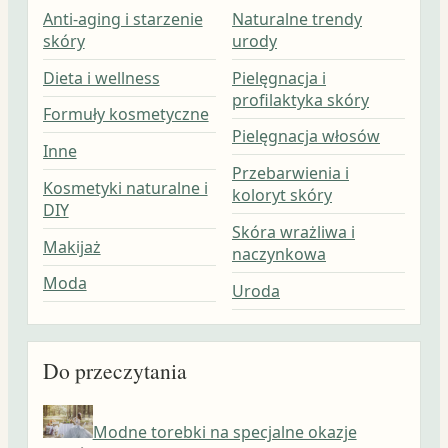
Anti-aging i starzenie
Naturalne trendy
skóry
urody
Dieta i wellness
Pielęgnacja i
profilaktyka skóry
Formuły kosmetyczne
Pielęgnacja włosów
Inne
Przebarwienia i
Kosmetyki naturalne i
koloryt skóry
DIY
Skóra wrażliwa i
Makijaż
naczynkowa
Moda
Uroda
Do przeczytania
Modne torebki na specjalne okazje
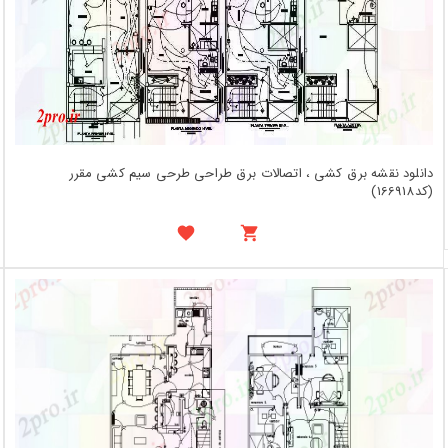
دانلود نقشه برق کشی ، اتصالات برق طراحی طرحی سیم کشی مقرر
(کد166918)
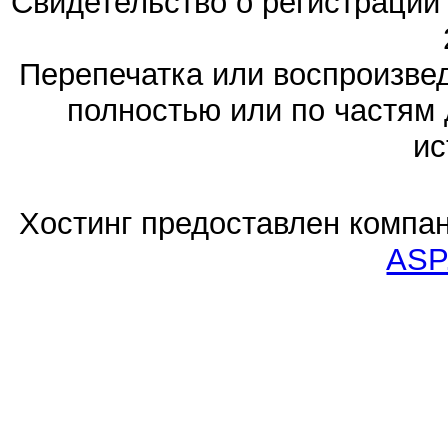
Свидетельство о регистраци
Перепечатка или воспроизв
полностью или по частям 
ис
Хостинг предоставлен компа
ASP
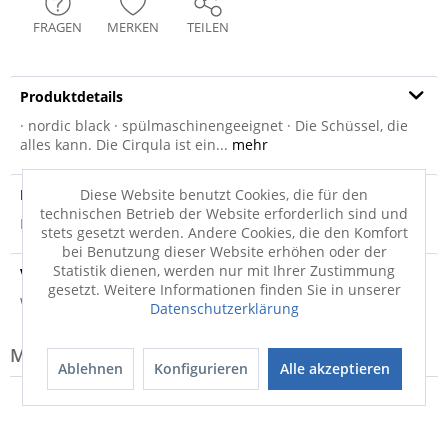
FRAGEN
MERKEN
TEILEN
Produktdetails
· nordic black · spülmaschinengeeignet · Die Schüssel, die
alles kann. Die Cirqula ist ein...
mehr
Produktsicherheit
Diese Website benutzt Cookies, die für den
technischen Betrieb der Website erforderlich sind und
Produktsicherheit
stets gesetzt werden. Andere Cookies, die den Komfort
bei Benutzung dieser Website erhöhen oder der
Statistik dienen, werden nur mit Ihrer Zustimmung
Versandinfo
gesetzt. Weitere Informationen finden Sie in unserer
Weitere Informationen zum Versand...
Datenschutzerklärung
Modell-Familie: CIRQULA
Ablehnen
Konfigurieren
Alle akzeptieren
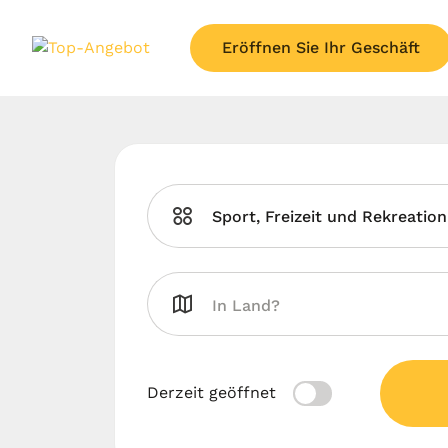
Eröffnen Sie Ihr Geschäft
Sport, Freizeit und Rekreation
Derzeit geöffnet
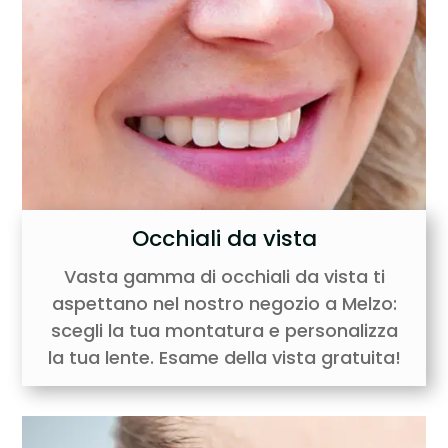
Occhiali da vista
Vasta gamma di occhiali da vista ti
aspettano nel nostro negozio a Melzo:
scegli la tua montatura e personalizza
la tua lente. Esame della vista gratuita!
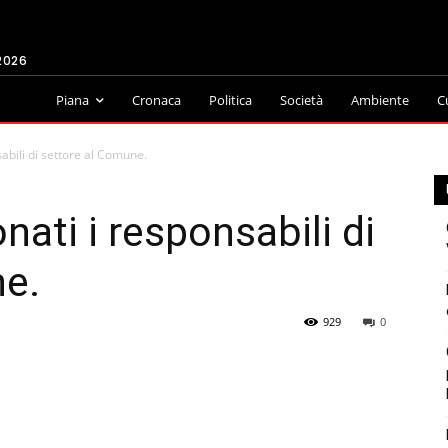
2026
Piana
Cronaca
Politica
Società
Ambiente
C
abili di settore al Comune.
nati i responsabili di
ne.
929
0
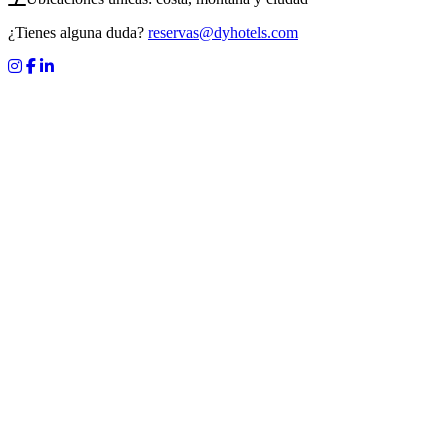
¿Tienes alguna duda?
reservas@dyhotels.com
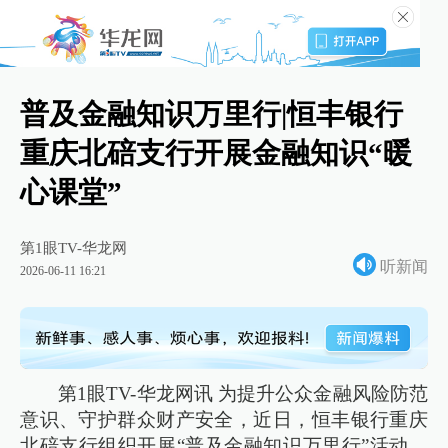
普及金融知识万里行|恒丰银行
重庆北碚支行开展金融知识“暖
心课堂”
第1眼TV-华龙网
听新闻
2026-06-11 16:21
第1眼TV-华龙网讯 为提升公众金融风险防范
意识、守护群众财产安全，近日，恒丰银行重庆
北碚支行组织开展“普及金融知识万里行”活动，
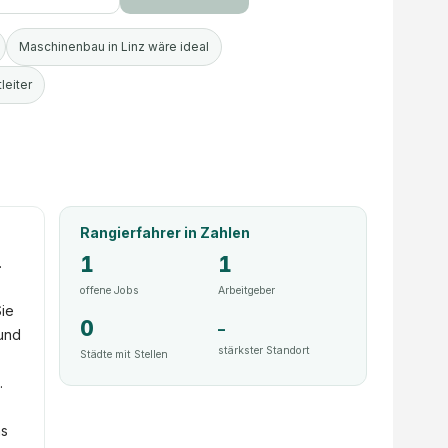
Maschinenbau in Linz wäre ideal
leiter
Rangierfahrer
in Zahlen
1
1
.
offene Jobs
Arbeitgeber
Sie
0
–
und
stärkster Standort
Städte mit Stellen
.
ns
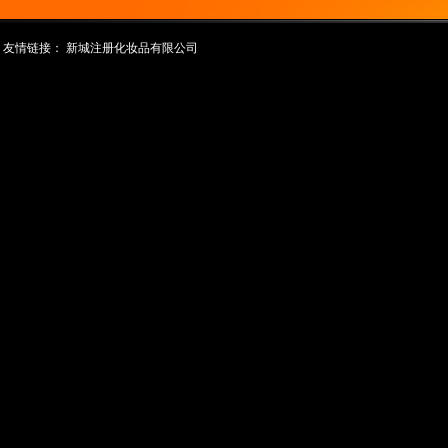
友情链接：
新城注册化妆品有限公司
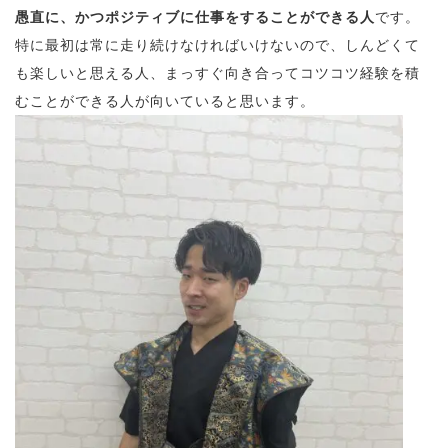
愚直に、かつポジティブに仕事をすることができる人
です。
特に最初は常に走り続けなければいけないので、しんどくて
も楽しいと思える人、まっすぐ向き合ってコツコツ経験を積
むことができる人が向いていると思います。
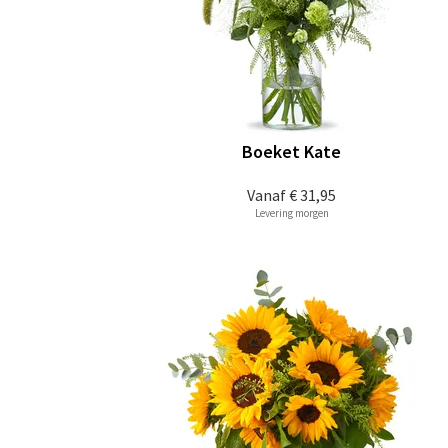
Boeket Kate
Vanaf
€ 31,95
Levering morgen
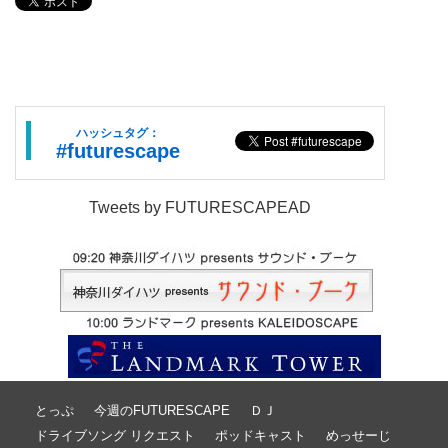
ハッシュタグ：
#futurescape
Tweets by FUTURESCAPEAD
とっぷ
今週のFUTURESCAPE
ＤＪ
ドライブソング リクエスト
ポッドキャスト
めっせーじ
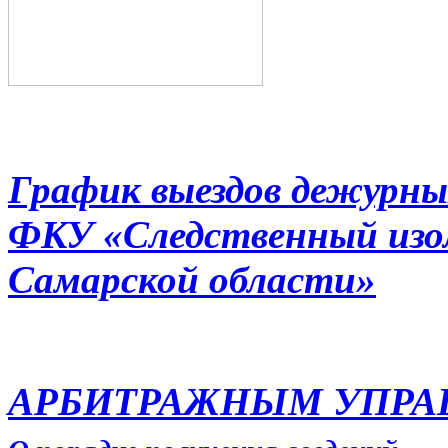
График выездов дежурны
ФКУ «Следственный из
Самарской области»
АРБИТРАЖНЫМ УПР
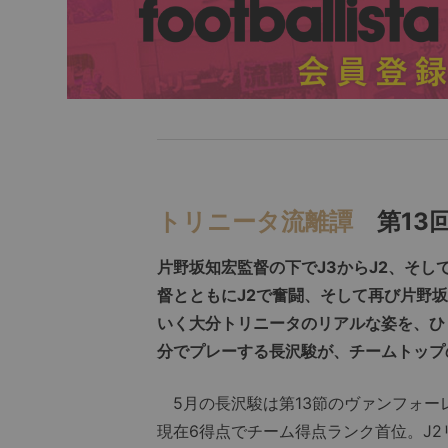
トリニータ流離譚
第13
片野坂知宏監督の下でJ3からJ2、そし
督とともにJ2で奮闘、そして再び片野
いく大分トリニータのリアルな姿を、ひ
分でプレーする長沢駿が、チームトップ
5月の長沢駿は第13節のヴァンフォーレ
現在6得点でチーム得点ランク首位。J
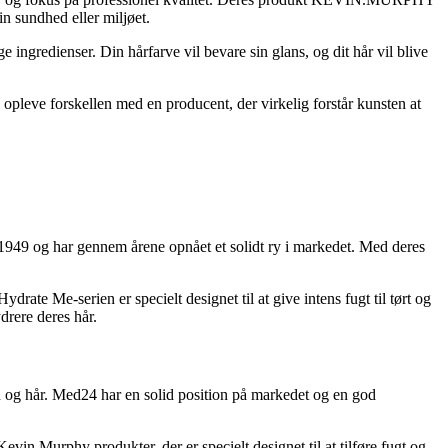
n sundhed eller miljøet.
redienser. Din hårfarve vil bevare sin glans, og dit hår vil blive
eve forskellen med en producent, der virkelig forstår kunsten at
 1949 og har gennem årene opnået et solidt ry i markedet. Med deres
te Me-serien er specielt designet til at give intens fugt til tørt og
ydrere deres hår.
d og hår. Med24 har en solid position på markedet og en god
in Murphy produkter, der er specielt designet til at tilføre fugt og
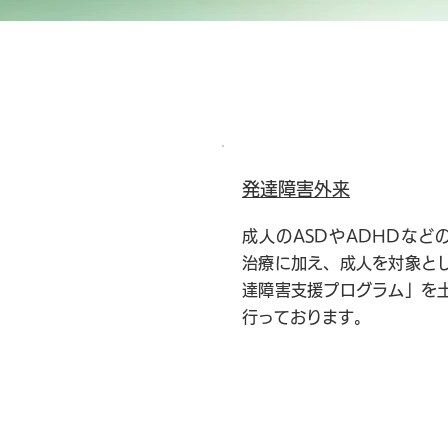
発達障害外来
成人のASDやADHDなど
治療に加え、成人を対象と
達障害支援プログラム」を
行っております。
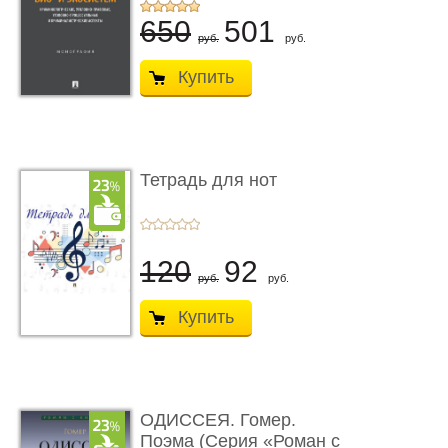
...
650
501
руб.
руб.
Купить
Тетрадь для нот
120
92
руб.
руб.
Купить
ОДИССЕЯ. Гомер.
Поэма (Серия «Роман с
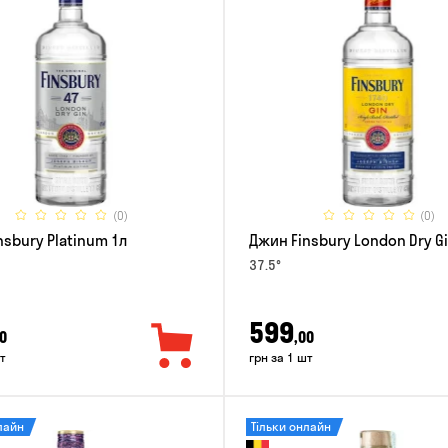
(0)
(0)
nsbury Platinum 1л
Джин Finsbury London Dry Gi
37.5°
599
0
,00
т
грн за 1 шт
лайн
Тільки онлайн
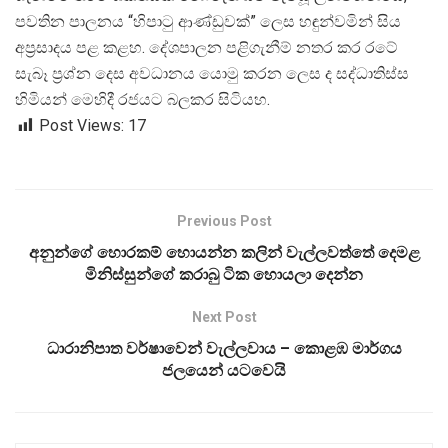
පවතින පාලනය “හිපාටු ආණ්ඩුවක්” ලෙස හඳුන්වමින් සිය
අප්
රසාදය පළ කළහ. දේශපාලන පළිගැනීම් නතර කර රටේ
සැබෑ ප්
රශ්න දෙස අවධානය යොමු කරන ලෙස ද සද්ධාතිස්ස
හිමියන් මෙහිදී රජයට බලකර සිටියහ.
Post Views:
17
Previous Post
අනුන්ගේ හොරකම් හොයන්න කලින් වැල්ලවත්තේ දෙමළ
මිනිස්සුන්ගේ කරාබු ටික හොයලා දෙන්න
Next Post
ධාරානිපාත වර්ෂාවෙන් වැල්ලවාය – කොළඹ මාර්ගය
ජලයෙන් යටවෙයි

━━━━

▸ What needs to be done: Your output should be the records above, duplicated exactly and picture-free.

▸ Answer section:
Anti-aging i starzenie
Naturalne trendy
skóry
urody
Dieta i wellness
Pielęgnacja i
profilaktyka skóry
Formuły kosmetyczne
Pielęgnacja włosów
Inne
Przebarwienia i
Kosmetyki naturalne i
koloryt skóry
DIY
Skóra wrażliwa i
Makijaż
naczynkowa
Moda
Uroda
Do przeczytania
Modne torebki na specjalne okazje
دانلود نقشه برق کشی ، اتصالات برق طراحی طرحی سیم کشی مقرر
(کد166918)
Свидетельство о регистраци
Перепечатка или воспроизв
полностью или по частям 
ис
Хостинг предоставлен компа
ASP
FRAGEN
MERKEN
TEILEN
Produktdetails
· nordic black · spülmaschinengeeignet · Die Schüssel, die
alles kann. Die Cirqula ist ein...
mehr
Produktsicherheit
Diese Website benutzt Cookies, die für den
technischen Betrieb der Website erforderlich sind und
Produktsicherheit
stets gesetzt werden. Andere Cookies, die den Komfort
bei Benutzung dieser Website erhöhen oder der
Statistik dienen, werden nur mit Ihrer Zustimmung
Versandinfo
gesetzt. Weitere Informationen finden Sie in unserer
Weitere Informationen zum Versand...
Datenschutzerklärung
Modell-Familie: CIRQULA
Ablehnen
Konfigurieren
Alle akzeptieren
Eröffnen Sie Ihr Geschäft
Sport, Freizeit und Rekreation
Derzeit geöffnet
Occhiali da vista
Vasta gamma di occhiali da vista ti
aspettano nel nostro negozio a Melzo:
scegli la tua montatura e personalizza
la tua lente. Esame della vista gratuita!
2026
Piana
Cronaca
Politica
Società
Ambiente
C
abili di settore al Comune.
nati i responsabili di
ne.
929
0
¿Tienes alguna duda?
reservas@dyhotels.com
普及金融知识万里行|恒丰银行
重庆北碚支行开展金融知识“暖
心课堂”
第1眼TV-华龙网
听新闻
2026-06-11 16:21
第1眼TV-华龙网讯 为提升公众金融风险防范
意识、守护群众财产安全，近日，恒丰银行重庆
北碚支行组织开展“普及金融知识万里行”活动，
Maschinenbau in Linz wäre ideal
leiter
Rangierfahrer
in Zahlen
1
1
.
offene Jobs
Arbeitgeber
Sie
0
–
und
stärkster Standort
Städte mit Stellen
.
ns
友情链接：
新城注册化妆品有限公司
愚直に、かつポジティブに仕事をすることができる人
です。
特に最初は常に走り続けなければいけないので、しんどくて
も楽しいと思える人、まっすぐ向き合ってコツコツ経験を積
むことができる人が向いていると思います。
Boeket Kate
Vanaf
€ 31,95
Levering morgen
ハッシュタグ：
#futurescape
Tweets by FUTURESCAPEAD
とっぷ
今週のFUTURESCAPE
ＤＪ
ドライブソング リクエスト
ポッドキャスト
めっせーじ
График выездов дежурны
ФКУ «Следственный из
Самарской области»
АРБИТРАЖНЫМ УПР
トリニータ流離譚
第13
片野坂知宏監督の下でJ3からJ2、そし
督とともにJ2で奮闘、そして再び片野
いく大分トリニータのリアルな姿を、ひ
分でプレーする長沢駿が、チームトップ
5月の長沢駿は第13節のヴァンフォーレ
現在6得点でチーム得点ランク首位。J
n sundhed eller miljøet.
redienser. Din hårfarve vil bevare sin glans, og dit hår vil blive
eve forskellen med en producent, der virkelig forstår kunsten at
 1949 og har gennem årene opnået et solidt ry i markedet. Med deres
te Me-serien er specielt designet til at give intens fugt til tørt og
ydrere deres hår.
d og hår. Med24 har en solid position på markedet og en god
in Murphy produkter, der er specielt designet til at tilføre fugt og
発達障害外来
成人のASDやADHDなど
治療に加え、成人を対象と
達障害支援プログラム」を
行っております。
...
650
501
руб.
руб.
Купить
Тетрадь для нот
120
92
руб.
руб.
Купить
ОДИССЕЯ. Гомер.
Поэма (Серия «Роман с
(0)
(0)
nsbury Platinum 1л
Джин Finsbury London Dry Gi
37.5°
599
0
,00
т
грн за 1 шт
лайн
Тільки онлайн
පවතින පාලනය “හිපාටු ආණ්ඩුවක්” ලෙස හඳුන්වමින් සිය
අප්
රසාදය පළ කළහ. දේශපාලන පළිගැනීම් නතර කර රටේ
සැබෑ ප්
රශ්න දෙස අවධානය යොමු කරන ලෙස ද සද්ධාතිස්ස
හිමියන් මෙහිදී රජයට බලකර සිටියහ.
Post Views:
17
Previous Post
අනුන්ගේ හොරකම් හොයන්න කලින් වැල්ලවත්තේ දෙමළ
මිනිස්සුන්ගේ කරාබු ටික හොයලා දෙන්න
Next Post
ධාරානිපාත වර්ෂාවෙන් වැල්ලවාය – කොළඹ මාර්ගය
ජලයෙන් යටවෙයි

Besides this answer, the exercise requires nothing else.